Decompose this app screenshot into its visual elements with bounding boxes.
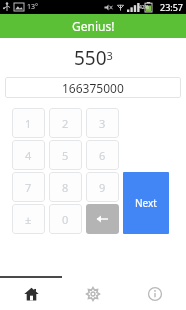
button[interactable]: 5 [49, 140, 82, 170]
staticText: Next [135, 196, 157, 210]
staticText: 13° [27, 2, 39, 12]
staticText: 3 [99, 116, 106, 131]
button[interactable]: Settings [62, 278, 124, 310]
staticText: 5503 [74, 45, 113, 71]
button[interactable]: 0 [49, 204, 82, 234]
staticText: 9 [99, 180, 106, 195]
staticText: 23:57 [160, 1, 184, 13]
button[interactable]: ± [12, 204, 45, 234]
staticText: ± [25, 212, 32, 227]
staticText: 4 [25, 148, 32, 163]
button[interactable]: 1 [12, 108, 45, 138]
button[interactable]: 8 [49, 172, 82, 202]
button[interactable]: 3 [86, 108, 119, 138]
button[interactable]: 9 [86, 172, 119, 202]
staticText: 42% [139, 4, 149, 11]
button[interactable]: 4 [12, 140, 45, 170]
button[interactable]: Home [0, 278, 62, 310]
staticText: 1 [25, 116, 32, 131]
button[interactable]: 7 [12, 172, 45, 202]
staticText: 0 [62, 212, 69, 227]
staticText: Genius! [72, 18, 115, 34]
staticText: 2 [62, 116, 69, 131]
button[interactable]: 6 [86, 140, 119, 170]
staticText: 7 [25, 180, 32, 195]
button[interactable]: Backspace [86, 204, 119, 234]
staticText: 166375000 [62, 80, 124, 96]
button[interactable]: 166375000 [5, 77, 181, 98]
button[interactable]: 2 [49, 108, 82, 138]
button[interactable]: Info [124, 278, 186, 310]
staticText: 6 [99, 148, 106, 163]
staticText: 5 [62, 148, 69, 163]
staticText: 8 [62, 180, 69, 195]
button[interactable]: Next [123, 172, 169, 234]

----

Word for word, set down every line of the records above, and leave the pictures out.

§ **WORKED SOLUTION**
Decompose this app screenshot into its visual elements with bounding boxes.
button[interactable]: 5 [49, 140, 82, 170]
staticText: Next [135, 196, 157, 210]
staticText: 13° [27, 2, 39, 12]
staticText: 3 [99, 116, 106, 131]
button[interactable]: Settings [62, 278, 124, 310]
staticText: 5503 [74, 45, 113, 71]
button[interactable]: 0 [49, 204, 82, 234]
staticText: 9 [99, 180, 106, 195]
staticText: 23:57 [160, 1, 184, 13]
button[interactable]: ± [12, 204, 45, 234]
staticText: ± [25, 212, 32, 227]
staticText: 4 [25, 148, 32, 163]
button[interactable]: 1 [12, 108, 45, 138]
button[interactable]: 8 [49, 172, 82, 202]
button[interactable]: 3 [86, 108, 119, 138]
button[interactable]: 9 [86, 172, 119, 202]
staticText: 42% [139, 4, 149, 11]
button[interactable]: 4 [12, 140, 45, 170]
button[interactable]: Home [0, 278, 62, 310]
staticText: 1 [25, 116, 32, 131]
button[interactable]: 7 [12, 172, 45, 202]
staticText: 0 [62, 212, 69, 227]
staticText: Genius! [72, 18, 115, 34]
staticText: 2 [62, 116, 69, 131]
button[interactable]: 6 [86, 140, 119, 170]
staticText: 7 [25, 180, 32, 195]
button[interactable]: Backspace [86, 204, 119, 234]
staticText: 166375000 [62, 80, 124, 96]
button[interactable]: 166375000 [5, 77, 181, 98]
button[interactable]: 2 [49, 108, 82, 138]
button[interactable]: Info [124, 278, 186, 310]
staticText: 6 [99, 148, 106, 163]
staticText: 5 [62, 148, 69, 163]
staticText: 8 [62, 180, 69, 195]
button[interactable]: Next [123, 172, 169, 234]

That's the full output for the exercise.